Department of Paediatrics, Sheffield Children's Hospital, Sheffield, UK.
Department of Paediatric Radiology, Leeds Children's Hospital, Leeds, West Yorkshire, UK.
BMJ Case Rep. 2022 Jun 22;15(6):e246114. doi: 10.1136/bcr-2021-246114.
Cutaneous venous malformations frequently present with blue-pink lesions on the skin or mucosal surfaces.

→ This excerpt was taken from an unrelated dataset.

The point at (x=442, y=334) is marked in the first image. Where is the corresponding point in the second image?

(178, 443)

They can be problematic for patients who experience pain or unsightly lesions and can also be associated with significant bleeding. A proportion of venous malformations have been noted to occur in families, in particular glomuvenous malformations (GVMs). A 'two-hit' occurrence of genetic pathogenic variants appears to explain the appearance of GVMs, with the initial change in the germline copy of followed by a second somatic hit. Here we discuss a report of siblings experiencing such lesions, which were diagnosed as GVMs by genetic testing. We include a review of the literature regarding the clinical and genetic differences between these groups of venous malformations.
皮肤静脉畸形常表现为皮肤或黏膜表面的蓝-粉色病变。对于那些经历疼痛或影响美观的病变的患者来说,这些病变可能会造成问题,并且还可能与明显的出血有关。据报道,一部分静脉畸形存在家族聚集性,特别是静脉球瘤样畸形(glomuvenous malformations,GVMs)。遗传致病性变异的“两次打击”似乎可以解释 GVM 的出现,最初的改变发生在种系拷贝中,随后是第二次体细胞打击。在这里,我们讨论了一对出现这种病变的兄弟姐妹的病例报告,这些病变通过基因检测被诊断为 GVM。我们还回顾了关于这些静脉畸形组之间的临床和遗传差异的文献。